Small House of Everything

Small House of Everything

Friday, October 9, 2015


The Haunted Stars by Edmond Hamilton (1960)

Edmond Hamilton had a long career as a science fiction writer; his first story was published in 1926, just two years before his good friend Jack Williamson made his professional debut.  Like Williamson, Hamilton was known for years for his exotic, slam-bang, galaxy-stretching, pulp tales.  (In fact, Hamilton was known in SF circles as "World Wrecker" Hamilton.  And, like Williamson, over the years he proved that he could also write thought-provoking, mature science fiction.  The Hamilton who wrote The Haunted Stars is a far cry from the Hamilton who gave us the juvenile Captain Future saga.

The time is 1965.  The United States and Russia are still in a battle for political supremacy.  Shocked by Russia's launching of the Sputnik, the US rapidly develops a space program and when the book opens both the US and Russia have managed to establish footing on the moon.  The US base -- a secretive installation that allows no outside visiters -- is in the Gassendi Crater.  Russia is pushing the UN to force America to open the base for inspection, as the Russians have done with their two moon bases.

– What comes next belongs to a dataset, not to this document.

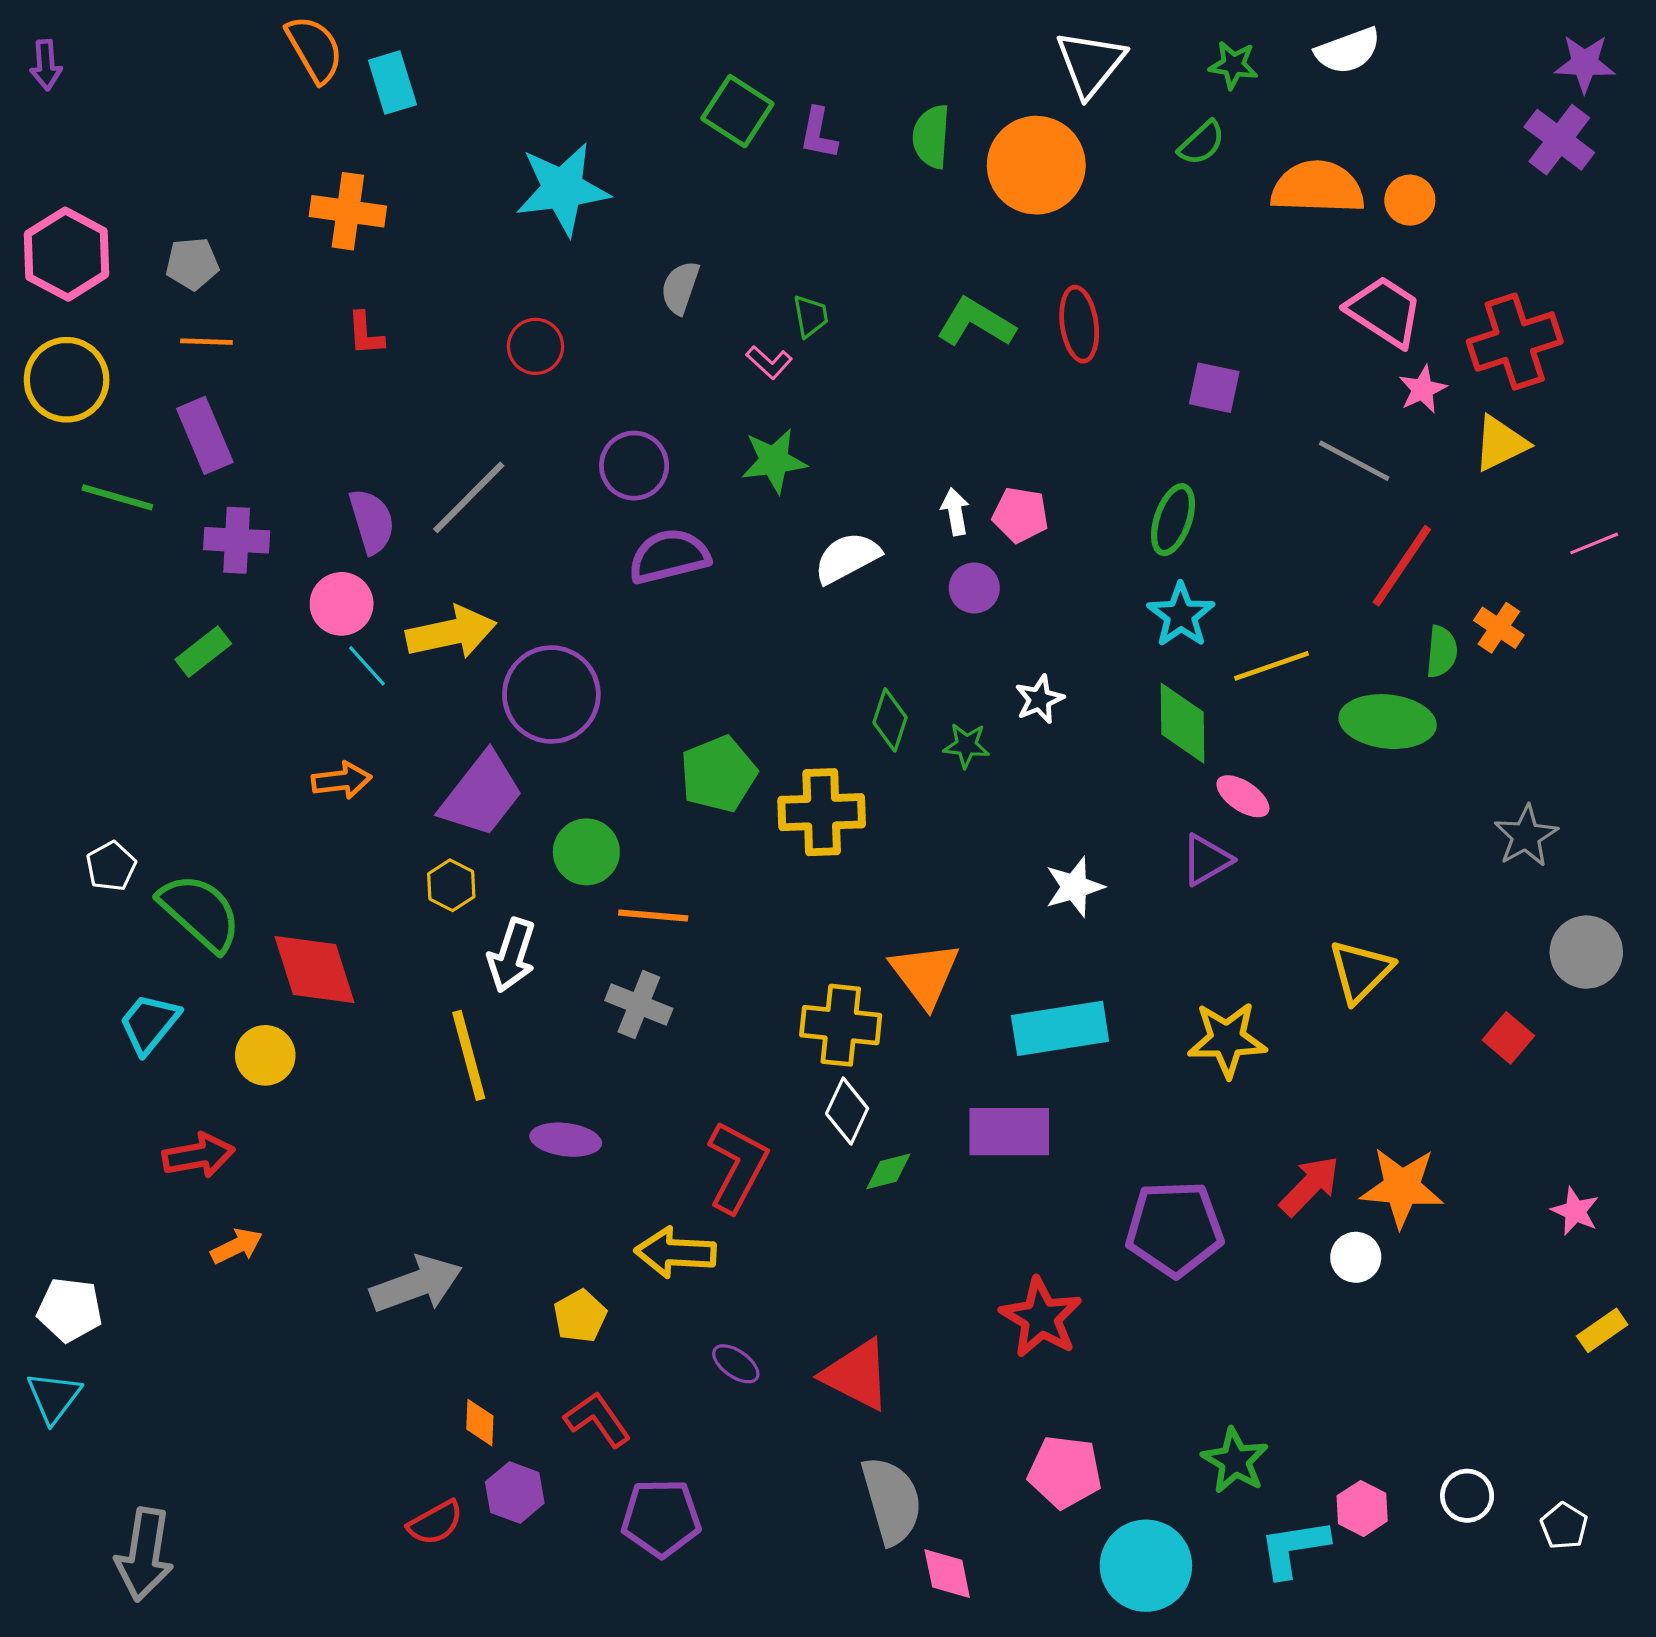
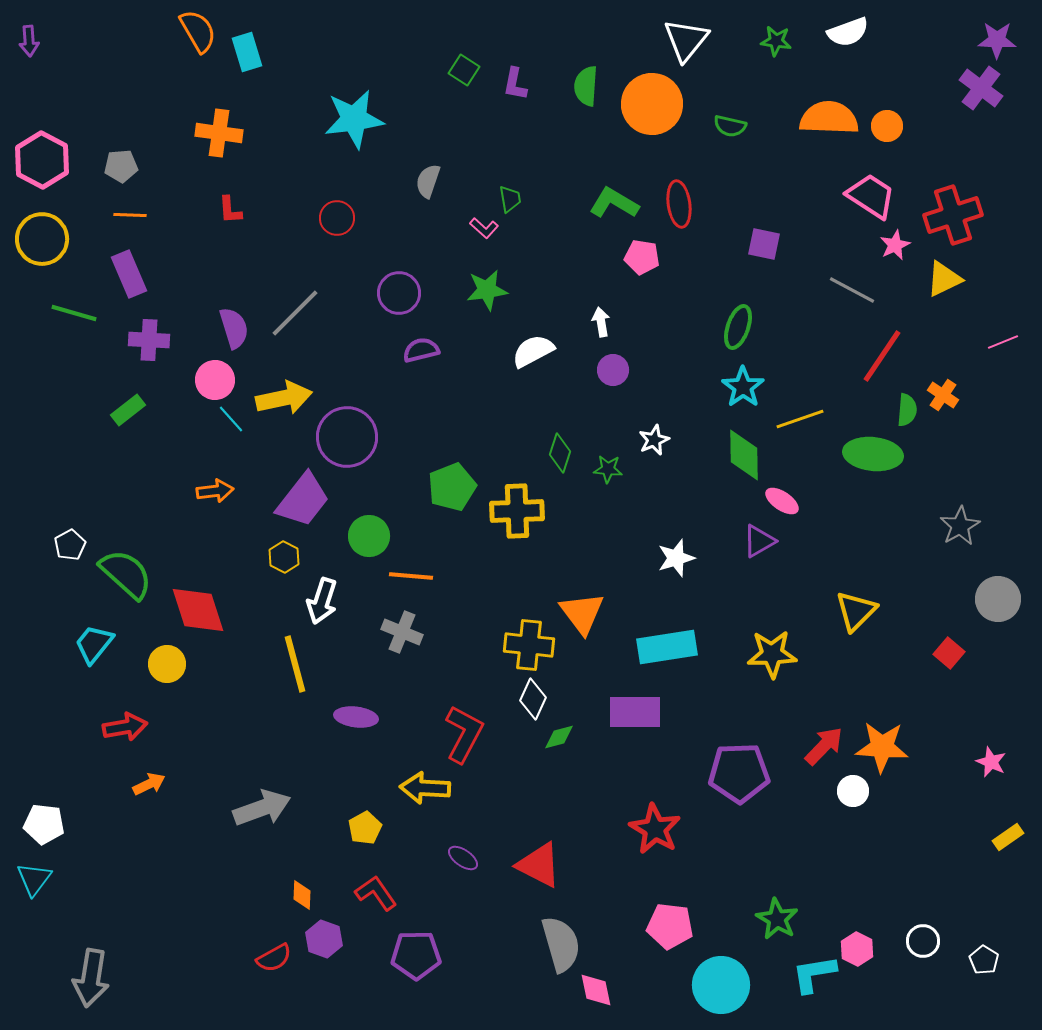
green square: (737, 111) -> (464, 70), size x0.7
green semicircle: (1202, 143) -> (730, 126), moved, turned 56
pink pentagon: (1020, 515) -> (642, 257), moved
purple semicircle: (669, 556) -> (421, 350), size x0.7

Robert Fairlie is a professor of linguistics and a noted philological researcher.  He is called (he thinks) to the Smithsonian for some unknown urgent project. Once at the Smithsonian, he is whisked away to Morrow Base, New Mexico -- the center of the US space effort.  Fairlie discovers that he is not the only person mysteriously summoned; three other world-reknown philogolists have also been gathered.  They learn the government's big secret -- we are not alone.

Americans have discovered that the Gassendi crater was once held a large community of aliens who were destroyed by an atomic attack 30,000 years ago.  The remants of the aliens are scant.  No machines,  No hint of who they were nor what their advanced technology was.  There were some writings found and a strange ball that turned out to be a recording device of a woman singing in an alien language,  Fairlie and his colleagues are tasked with decoding the mysterious language, an impossible task.

How Fairlie was able to begin to translate the language is only the beginning.  Then comes the effort to find and communicate with the race that had built the ancient moon base.  What will he find?  An ancient race that appears to have been friendly to our ancestors, or the other race, the race that destroyed and obliberated almost any trace of the millennia-old moon base and its people?

A fast-moving, well-written SF adventure with a convincing cast of characters.


  1. I like the premise, especially with the Rooskies being the ones pushing transparency. Pretty rad for a the '60s.

  2. I've enjoyed every Edmond Hamilton novel I've ever read (probably a dozen). His plots were always involving and his characters held my attention.